“Home” is a word with such significant connotations – a word attached to the concept of family, love, longing, and identity. We lucky ones know where we might call our ultimate home, often where we grow up or where we start our own family. Yet despite its importance, it’s also a word we use incredibly lightly. In the last five months, I’ve described perhaps eight places as “home” in a casual context, ranging from our two-month house in Greymouth, to a hostel in Wellington, to our car Max; some places we might only have stayed for a couple of nights.
Considering the emotional significance in the term “home”, it’s a wonder we haven’t come up with a different word to describe these temporary stopping points – something which captures the physical aspects of a home, but perhaps not the extent of the sentimental. It seems that this word might subconsciously aid our settling in process, making us feel comfortable in a new environment – as much a wish for the comfort of “home” as a convenient description. Or perhaps it is the difference between physical space and a concept: “home” can be both purely symbolic or purely physical, but is best when it’s somewhere in between.
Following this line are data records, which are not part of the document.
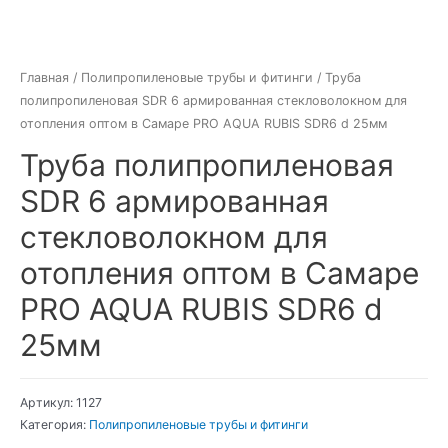
Главная
/
Полипропиленовые трубы и фитинги
/ Труба
полипропиленовая SDR 6 армированная стекловолокном для
отопления оптом в Самаре PRO AQUA RUBIS SDR6 d 25мм
Труба полипропиленовая
SDR 6 армированная
стекловолокном для
отопления оптом в Самаре
PRO AQUA RUBIS SDR6 d
25мм
Артикул:
1127
Категория:
Полипропиленовые трубы и фитинги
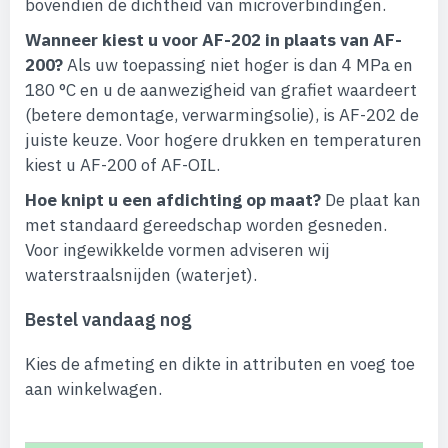
bovendien de dichtheid van microverbindingen.
Wanneer kiest u voor AF-202 in plaats van AF-
200?
Als uw toepassing niet hoger is dan 4 MPa en
180 °C en u de aanwezigheid van grafiet waardeert
(betere demontage, verwarmingsolie), is AF-202 de
juiste keuze. Voor hogere drukken en temperaturen
kiest u AF-200 of AF-OIL.
Hoe knipt u een afdichting op maat?
De plaat kan
met standaard gereedschap worden gesneden.
Voor ingewikkelde vormen adviseren wij
waterstraalsnijden (waterjet).
Bestel vandaag nog
Kies de afmeting en dikte in attributen en voeg toe
aan winkelwagen.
I think a small part of me feels guilty about referring to New Zealand as my current home. I’m touched by a feeling of disloyalty to family and friends, especially when I consider that although I miss people hugely, I am yet to feel truly “homesick”. This doesn’t make my family home any less important to me, and it makes sense that if you feel truly “at home” somewhere then you won’t long for another; it just makes me extremely lucky – to feel “at home” somewhere is such a gift, not to be taken for granted. But this humbling sense of belonging doesn’t mean we shouldn’t move on, trying new places and people who might or might not offer us this same luxury. It might be the most valuable thing about travelling: finding happiness and a new part of yourself in unfamiliar places.